Anyway, today is very different. I have to tell you about today. There are, of course, the everyday things. I woke up at home in East London this morning, did an hour-long spin class with my flatmate Jessie, then went home and showered, shaved and ate a (reasonably) healthy lunch. But at that point I jumped in a taxi to an extraordinary event that’s happening today: our big 50th anniversary concert here in London, at St John’s, Smith Square. I arrived to watch a workshop  led by four of my illustrious predecessors: the original first countertenor, Nigel Perrin; his successor, Jeremy Jackman; and my bass grandfather and great-grandfather, Colin Mason and Brian Kay. They are all true masters of their craft, and its easy to see how The King’s Singers has thrived with them as members. We then had our own (current) King’s Singers rehearsal, before a little window of private time, during which I’m writing this. Jules and Chris G are taking part in a pre-concert forum with former members in ten minutes, before we all go on stage in just over an hour.

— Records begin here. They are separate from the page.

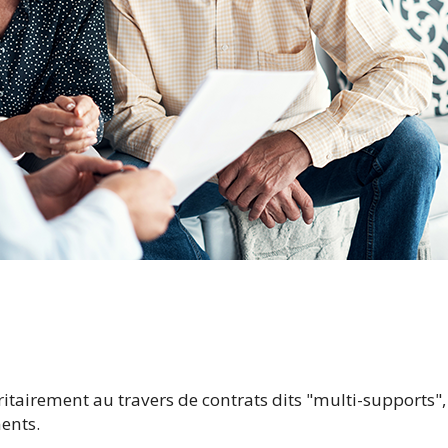
itairement au travers de contrats dits "multi-supports"
ents.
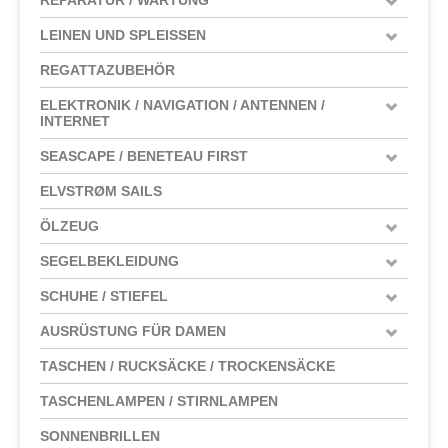
LEINEN UND SPLEISSEN
REGATTAZUBEHÖR
ELEKTRONIK / NAVIGATION / ANTENNEN /
INTERNET
SEASCAPE / BENETEAU FIRST
ELVSTRØM SAILS
ÖLZEUG
SEGELBEKLEIDUNG
SCHUHE / STIEFEL
AUSRÜSTUNG FÜR DAMEN
TASCHEN / RUCKSÄCKE / TROCKENSÄCKE
TASCHENLAMPEN / STIRNLAMPEN
SONNENBRILLEN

What’s so special about today is being surrounded by so many people without whom our group would no longer exist, all under one roof. Former members, managers and collaborators are united with all the people without whom our lives would fall apart today. This evening’s concert is about so much more than the six of us on stage; it’s a celebration of all the people who are part of The King’s Singers family, and whose contributions, however big or small, have made a real impact on our lives.

I should go and get ready, but before I do – in case you’re here this evening – please know that I am enormously grateful that you’re here with us, to give thanks for everything The King’s Singers have achieved in fifty years, and to celebrate the power of music to bring us all together. I think it will be a very special night.